**Exercise aim:** Show every line of the data below that includes the word "connector".

**Provided information:**

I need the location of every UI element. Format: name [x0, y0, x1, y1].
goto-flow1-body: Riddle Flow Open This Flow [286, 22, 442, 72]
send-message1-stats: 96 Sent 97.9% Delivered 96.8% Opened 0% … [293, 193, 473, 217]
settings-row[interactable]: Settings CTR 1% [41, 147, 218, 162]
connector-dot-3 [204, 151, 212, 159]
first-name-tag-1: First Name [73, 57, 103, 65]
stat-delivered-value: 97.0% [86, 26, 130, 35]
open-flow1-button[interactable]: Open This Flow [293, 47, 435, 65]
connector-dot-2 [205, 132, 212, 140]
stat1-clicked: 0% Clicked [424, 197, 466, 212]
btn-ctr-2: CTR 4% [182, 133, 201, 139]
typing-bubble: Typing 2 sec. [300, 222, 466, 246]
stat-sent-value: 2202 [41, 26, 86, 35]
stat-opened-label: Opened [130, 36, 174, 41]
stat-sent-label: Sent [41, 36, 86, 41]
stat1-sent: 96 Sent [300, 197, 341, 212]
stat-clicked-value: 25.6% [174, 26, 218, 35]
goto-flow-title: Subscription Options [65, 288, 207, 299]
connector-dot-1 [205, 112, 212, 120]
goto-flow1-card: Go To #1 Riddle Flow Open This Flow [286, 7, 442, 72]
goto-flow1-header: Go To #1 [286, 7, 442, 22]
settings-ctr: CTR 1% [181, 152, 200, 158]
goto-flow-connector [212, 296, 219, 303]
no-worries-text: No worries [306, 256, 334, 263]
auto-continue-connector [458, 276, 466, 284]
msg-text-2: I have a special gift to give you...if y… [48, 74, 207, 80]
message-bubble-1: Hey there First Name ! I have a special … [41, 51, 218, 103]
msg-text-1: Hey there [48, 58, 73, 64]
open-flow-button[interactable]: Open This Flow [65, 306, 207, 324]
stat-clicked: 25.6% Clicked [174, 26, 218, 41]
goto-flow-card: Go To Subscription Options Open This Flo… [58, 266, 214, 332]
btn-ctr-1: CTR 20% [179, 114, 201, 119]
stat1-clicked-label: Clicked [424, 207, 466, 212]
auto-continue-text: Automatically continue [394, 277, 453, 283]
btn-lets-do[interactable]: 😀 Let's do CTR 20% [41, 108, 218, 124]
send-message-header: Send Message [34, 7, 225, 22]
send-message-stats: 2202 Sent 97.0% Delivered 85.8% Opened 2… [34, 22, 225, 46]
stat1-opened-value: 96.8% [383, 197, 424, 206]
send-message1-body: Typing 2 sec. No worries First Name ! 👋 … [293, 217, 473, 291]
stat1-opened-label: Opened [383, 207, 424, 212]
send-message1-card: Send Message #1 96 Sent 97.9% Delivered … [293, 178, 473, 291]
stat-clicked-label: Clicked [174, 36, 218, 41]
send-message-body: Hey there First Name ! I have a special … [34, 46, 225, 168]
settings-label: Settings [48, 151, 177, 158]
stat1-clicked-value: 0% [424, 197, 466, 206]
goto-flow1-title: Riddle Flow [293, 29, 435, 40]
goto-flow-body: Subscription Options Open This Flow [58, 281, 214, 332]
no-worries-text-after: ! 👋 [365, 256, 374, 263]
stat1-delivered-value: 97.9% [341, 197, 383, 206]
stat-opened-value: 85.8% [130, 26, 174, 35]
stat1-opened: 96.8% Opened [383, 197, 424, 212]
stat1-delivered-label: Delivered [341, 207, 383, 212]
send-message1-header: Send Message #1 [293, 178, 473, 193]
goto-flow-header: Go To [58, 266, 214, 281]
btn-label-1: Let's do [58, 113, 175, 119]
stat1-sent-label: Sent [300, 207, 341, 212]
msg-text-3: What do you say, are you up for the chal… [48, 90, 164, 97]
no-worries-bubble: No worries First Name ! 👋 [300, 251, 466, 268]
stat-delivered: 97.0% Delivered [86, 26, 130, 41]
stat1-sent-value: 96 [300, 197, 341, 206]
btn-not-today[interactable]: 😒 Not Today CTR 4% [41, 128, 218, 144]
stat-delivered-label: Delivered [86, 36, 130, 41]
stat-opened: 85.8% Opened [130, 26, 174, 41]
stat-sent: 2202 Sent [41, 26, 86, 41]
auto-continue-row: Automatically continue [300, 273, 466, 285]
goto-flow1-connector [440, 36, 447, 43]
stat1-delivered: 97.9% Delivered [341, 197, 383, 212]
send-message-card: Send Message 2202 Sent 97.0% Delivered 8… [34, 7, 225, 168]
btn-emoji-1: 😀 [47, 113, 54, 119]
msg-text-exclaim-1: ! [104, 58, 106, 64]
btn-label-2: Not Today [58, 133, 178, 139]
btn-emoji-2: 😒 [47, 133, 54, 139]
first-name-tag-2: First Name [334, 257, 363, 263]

**Answer to the exercise:**
connector-dot-3 [204, 151, 212, 159]
connector-dot-2 [205, 132, 212, 140]
connector-dot-1 [205, 112, 212, 120]
goto-flow-connector [212, 296, 219, 303]
auto-continue-connector [458, 276, 466, 284]
goto-flow1-connector [440, 36, 447, 43]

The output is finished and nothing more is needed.